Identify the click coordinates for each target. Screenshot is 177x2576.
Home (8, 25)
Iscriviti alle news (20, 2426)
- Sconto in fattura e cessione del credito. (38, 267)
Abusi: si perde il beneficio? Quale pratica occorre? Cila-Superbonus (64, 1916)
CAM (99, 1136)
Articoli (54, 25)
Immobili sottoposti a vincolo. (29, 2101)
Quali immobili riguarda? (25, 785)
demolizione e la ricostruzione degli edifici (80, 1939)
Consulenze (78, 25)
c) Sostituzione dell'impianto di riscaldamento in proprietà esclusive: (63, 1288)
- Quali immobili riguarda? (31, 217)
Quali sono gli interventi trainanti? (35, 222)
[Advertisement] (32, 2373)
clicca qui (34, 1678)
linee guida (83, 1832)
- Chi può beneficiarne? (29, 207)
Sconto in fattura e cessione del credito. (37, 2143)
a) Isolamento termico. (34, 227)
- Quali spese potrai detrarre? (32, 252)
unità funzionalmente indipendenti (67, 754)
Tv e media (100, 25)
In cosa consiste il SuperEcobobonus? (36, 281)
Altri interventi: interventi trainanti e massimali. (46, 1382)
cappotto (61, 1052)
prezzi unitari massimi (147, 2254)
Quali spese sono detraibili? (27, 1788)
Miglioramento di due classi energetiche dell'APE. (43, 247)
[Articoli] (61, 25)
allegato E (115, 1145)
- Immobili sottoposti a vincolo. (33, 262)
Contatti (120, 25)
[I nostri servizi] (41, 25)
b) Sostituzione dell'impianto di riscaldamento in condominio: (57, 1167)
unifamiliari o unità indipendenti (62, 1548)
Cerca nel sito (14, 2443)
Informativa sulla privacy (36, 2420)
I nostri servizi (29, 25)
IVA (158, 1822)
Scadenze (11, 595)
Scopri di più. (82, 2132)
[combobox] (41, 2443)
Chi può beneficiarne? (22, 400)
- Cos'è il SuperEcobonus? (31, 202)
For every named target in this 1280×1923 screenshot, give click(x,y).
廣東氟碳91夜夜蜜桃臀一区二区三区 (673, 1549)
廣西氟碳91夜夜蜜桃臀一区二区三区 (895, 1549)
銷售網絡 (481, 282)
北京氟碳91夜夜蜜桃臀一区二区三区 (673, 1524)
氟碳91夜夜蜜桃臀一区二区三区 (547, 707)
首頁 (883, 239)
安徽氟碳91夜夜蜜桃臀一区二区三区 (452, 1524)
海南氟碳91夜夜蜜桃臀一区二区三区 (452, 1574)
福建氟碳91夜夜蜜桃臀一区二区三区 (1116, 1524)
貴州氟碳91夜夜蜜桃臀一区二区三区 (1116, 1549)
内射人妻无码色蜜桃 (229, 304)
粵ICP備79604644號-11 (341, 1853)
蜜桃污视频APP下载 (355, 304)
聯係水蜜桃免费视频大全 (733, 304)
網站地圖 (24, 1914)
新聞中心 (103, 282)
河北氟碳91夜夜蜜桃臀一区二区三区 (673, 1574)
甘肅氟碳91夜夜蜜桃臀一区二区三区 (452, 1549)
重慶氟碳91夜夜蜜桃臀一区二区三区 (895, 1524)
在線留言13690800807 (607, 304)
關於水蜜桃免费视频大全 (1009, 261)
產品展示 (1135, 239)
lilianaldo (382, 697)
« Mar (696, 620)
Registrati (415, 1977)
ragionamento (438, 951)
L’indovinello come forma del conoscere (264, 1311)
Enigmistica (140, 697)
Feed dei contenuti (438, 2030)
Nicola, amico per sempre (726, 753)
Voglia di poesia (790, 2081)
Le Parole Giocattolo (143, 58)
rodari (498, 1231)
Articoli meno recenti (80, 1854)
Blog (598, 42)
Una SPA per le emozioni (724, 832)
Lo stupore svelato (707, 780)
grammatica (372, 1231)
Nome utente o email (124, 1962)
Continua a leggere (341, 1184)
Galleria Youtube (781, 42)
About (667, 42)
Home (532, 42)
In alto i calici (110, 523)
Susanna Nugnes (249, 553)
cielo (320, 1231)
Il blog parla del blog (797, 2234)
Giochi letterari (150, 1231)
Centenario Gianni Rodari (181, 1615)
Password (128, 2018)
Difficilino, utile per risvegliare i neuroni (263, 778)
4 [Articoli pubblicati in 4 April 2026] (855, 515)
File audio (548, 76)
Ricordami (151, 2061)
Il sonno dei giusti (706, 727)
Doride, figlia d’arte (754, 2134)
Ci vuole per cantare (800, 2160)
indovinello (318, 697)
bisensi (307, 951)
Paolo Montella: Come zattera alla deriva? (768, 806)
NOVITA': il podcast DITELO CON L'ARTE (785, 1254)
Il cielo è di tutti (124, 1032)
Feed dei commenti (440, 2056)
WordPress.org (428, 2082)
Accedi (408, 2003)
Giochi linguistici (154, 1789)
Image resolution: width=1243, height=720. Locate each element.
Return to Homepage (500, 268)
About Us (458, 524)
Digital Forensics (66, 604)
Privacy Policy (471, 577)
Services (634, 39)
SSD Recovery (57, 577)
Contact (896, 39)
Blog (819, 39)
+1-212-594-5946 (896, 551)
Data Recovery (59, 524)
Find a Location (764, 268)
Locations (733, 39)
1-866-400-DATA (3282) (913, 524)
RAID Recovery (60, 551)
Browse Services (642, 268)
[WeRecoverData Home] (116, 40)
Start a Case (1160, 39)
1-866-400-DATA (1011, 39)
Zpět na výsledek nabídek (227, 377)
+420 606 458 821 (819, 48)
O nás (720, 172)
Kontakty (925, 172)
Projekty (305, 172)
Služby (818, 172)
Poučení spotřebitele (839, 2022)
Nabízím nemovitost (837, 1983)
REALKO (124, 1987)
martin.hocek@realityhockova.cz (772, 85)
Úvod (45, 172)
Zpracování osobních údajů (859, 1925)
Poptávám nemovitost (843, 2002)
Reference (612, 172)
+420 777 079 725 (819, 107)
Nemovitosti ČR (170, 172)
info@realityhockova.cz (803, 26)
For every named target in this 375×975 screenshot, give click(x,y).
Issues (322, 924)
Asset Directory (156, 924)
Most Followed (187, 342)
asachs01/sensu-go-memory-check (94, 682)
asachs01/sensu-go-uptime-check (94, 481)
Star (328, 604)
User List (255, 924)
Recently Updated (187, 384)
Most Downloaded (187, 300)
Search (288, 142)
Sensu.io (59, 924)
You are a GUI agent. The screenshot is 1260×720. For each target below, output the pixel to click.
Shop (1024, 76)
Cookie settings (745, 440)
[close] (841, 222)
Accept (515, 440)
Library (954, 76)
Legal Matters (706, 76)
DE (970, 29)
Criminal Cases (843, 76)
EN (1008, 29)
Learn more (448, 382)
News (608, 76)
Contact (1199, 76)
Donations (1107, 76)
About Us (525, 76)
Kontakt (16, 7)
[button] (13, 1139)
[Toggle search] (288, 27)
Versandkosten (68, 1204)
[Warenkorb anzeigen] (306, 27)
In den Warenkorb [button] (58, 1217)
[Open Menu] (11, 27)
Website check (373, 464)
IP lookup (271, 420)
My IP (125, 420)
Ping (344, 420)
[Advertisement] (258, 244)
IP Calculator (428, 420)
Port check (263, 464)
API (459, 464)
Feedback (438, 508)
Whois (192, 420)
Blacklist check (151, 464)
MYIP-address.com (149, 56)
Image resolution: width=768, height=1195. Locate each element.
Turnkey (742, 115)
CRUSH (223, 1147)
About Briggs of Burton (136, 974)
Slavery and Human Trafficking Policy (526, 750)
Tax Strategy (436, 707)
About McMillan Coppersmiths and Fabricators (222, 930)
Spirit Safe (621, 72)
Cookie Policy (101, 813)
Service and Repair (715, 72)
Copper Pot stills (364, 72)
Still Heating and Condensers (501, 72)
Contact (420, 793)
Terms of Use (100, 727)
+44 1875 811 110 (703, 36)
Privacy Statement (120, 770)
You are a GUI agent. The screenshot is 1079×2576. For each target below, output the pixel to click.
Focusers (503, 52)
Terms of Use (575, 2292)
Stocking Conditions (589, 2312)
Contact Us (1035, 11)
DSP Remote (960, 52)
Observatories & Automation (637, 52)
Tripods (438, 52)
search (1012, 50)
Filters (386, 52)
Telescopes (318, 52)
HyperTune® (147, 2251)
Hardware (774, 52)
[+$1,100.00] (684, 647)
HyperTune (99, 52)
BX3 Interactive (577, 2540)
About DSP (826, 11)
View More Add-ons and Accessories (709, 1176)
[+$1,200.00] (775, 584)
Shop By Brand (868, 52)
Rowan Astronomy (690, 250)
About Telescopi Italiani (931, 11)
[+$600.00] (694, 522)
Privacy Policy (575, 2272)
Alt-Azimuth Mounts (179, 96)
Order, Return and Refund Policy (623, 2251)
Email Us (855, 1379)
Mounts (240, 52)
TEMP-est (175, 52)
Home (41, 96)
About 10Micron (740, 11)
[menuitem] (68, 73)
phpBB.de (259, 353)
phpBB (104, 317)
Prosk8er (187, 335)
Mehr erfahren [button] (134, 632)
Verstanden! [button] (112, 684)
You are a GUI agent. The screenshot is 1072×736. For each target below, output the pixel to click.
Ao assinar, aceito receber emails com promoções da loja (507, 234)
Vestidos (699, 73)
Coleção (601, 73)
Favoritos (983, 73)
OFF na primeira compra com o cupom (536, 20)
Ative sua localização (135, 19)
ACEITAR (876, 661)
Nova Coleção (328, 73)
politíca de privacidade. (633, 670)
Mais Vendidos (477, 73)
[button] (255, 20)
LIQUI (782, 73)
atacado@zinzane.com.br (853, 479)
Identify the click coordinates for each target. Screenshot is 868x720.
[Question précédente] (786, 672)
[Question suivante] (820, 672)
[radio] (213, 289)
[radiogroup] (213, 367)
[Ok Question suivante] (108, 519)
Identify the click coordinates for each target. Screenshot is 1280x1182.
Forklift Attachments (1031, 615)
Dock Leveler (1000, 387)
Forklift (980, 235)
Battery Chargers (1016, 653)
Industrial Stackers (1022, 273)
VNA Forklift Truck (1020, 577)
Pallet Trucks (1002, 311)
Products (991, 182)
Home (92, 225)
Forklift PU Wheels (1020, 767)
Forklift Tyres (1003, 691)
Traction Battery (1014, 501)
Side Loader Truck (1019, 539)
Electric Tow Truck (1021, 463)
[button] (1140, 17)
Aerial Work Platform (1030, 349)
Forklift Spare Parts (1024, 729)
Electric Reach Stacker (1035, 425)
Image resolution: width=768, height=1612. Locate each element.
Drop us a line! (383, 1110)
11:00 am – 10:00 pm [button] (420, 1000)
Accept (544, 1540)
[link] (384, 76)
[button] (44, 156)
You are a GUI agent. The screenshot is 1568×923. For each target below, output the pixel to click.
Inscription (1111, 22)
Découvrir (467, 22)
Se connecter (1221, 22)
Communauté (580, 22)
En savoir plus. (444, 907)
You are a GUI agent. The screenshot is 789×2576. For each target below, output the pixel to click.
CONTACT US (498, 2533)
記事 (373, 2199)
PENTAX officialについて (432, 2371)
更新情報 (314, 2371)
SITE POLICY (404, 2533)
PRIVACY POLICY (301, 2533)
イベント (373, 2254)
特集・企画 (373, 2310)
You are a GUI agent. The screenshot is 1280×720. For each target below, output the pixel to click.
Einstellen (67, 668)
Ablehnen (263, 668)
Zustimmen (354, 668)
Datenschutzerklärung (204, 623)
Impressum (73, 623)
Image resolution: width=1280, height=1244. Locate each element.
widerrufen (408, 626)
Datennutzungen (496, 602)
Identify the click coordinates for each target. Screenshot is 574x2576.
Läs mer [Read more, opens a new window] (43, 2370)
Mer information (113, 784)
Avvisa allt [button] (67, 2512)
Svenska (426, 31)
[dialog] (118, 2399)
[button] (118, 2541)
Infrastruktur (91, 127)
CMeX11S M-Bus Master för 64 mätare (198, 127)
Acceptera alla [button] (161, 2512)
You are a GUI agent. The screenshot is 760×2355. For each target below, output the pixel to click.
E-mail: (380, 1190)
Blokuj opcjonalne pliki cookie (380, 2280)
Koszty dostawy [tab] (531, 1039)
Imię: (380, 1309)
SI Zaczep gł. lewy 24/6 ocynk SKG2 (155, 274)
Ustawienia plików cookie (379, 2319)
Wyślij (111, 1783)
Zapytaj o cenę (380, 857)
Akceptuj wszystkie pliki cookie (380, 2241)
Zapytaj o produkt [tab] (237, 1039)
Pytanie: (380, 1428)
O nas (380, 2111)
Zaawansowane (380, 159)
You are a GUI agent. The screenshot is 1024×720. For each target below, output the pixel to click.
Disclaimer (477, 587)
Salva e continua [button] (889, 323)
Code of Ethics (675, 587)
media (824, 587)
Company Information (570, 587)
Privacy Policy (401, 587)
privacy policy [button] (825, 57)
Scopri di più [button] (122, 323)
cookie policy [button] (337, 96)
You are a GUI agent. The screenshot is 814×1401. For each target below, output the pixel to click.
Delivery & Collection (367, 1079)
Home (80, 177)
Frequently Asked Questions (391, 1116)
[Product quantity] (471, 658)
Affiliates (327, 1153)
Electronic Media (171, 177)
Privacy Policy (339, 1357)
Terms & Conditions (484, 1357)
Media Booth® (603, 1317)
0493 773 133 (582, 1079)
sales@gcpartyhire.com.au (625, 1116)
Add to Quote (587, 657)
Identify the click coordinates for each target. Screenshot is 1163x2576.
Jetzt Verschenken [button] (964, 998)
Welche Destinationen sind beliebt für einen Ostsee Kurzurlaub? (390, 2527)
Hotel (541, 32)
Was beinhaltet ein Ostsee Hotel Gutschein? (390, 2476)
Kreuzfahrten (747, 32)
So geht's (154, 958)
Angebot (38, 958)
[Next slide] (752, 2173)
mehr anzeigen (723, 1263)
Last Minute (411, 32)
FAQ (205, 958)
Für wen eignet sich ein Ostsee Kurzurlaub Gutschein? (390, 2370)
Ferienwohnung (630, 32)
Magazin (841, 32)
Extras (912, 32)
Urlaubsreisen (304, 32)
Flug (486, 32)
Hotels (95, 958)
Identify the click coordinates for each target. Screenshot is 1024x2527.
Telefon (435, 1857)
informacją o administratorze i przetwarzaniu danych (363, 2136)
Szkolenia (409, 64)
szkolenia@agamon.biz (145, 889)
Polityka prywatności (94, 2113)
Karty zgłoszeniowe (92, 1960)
----
PROBLEM REQUIREMENTS:
Search the records for the word "riscaldamento" and return every line that holds it.

TASK OUTPUT:
c) Sostituzione dell'impianto di riscaldamento in proprietà esclusive: (63, 1288)
b) Sostituzione dell'impianto di riscaldamento in condominio: (57, 1167)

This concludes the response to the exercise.